=== Begin Enclosure ===
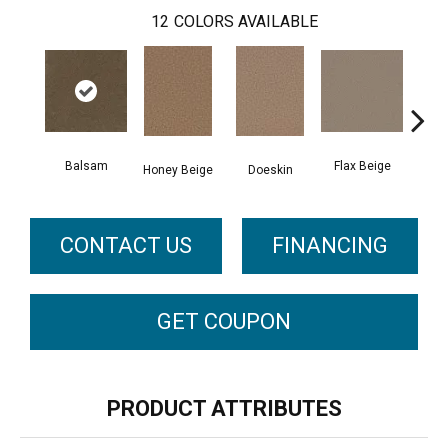
12
COLORS AVAILABLE
Balsam
Flax Beige
L
Honey Beige
Doeskin
CONTACT US
FINANCING
GET COUPON
PRODUCT ATTRIBUTES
=== End Enclosure ===
Return all of the entries exactly as written, but drop any pictures they hold.

● Result:
12
COLORS AVAILABLE
Balsam
Flax Beige
L
Honey Beige
Doeskin
CONTACT US
FINANCING
GET COUPON
PRODUCT ATTRIBUTES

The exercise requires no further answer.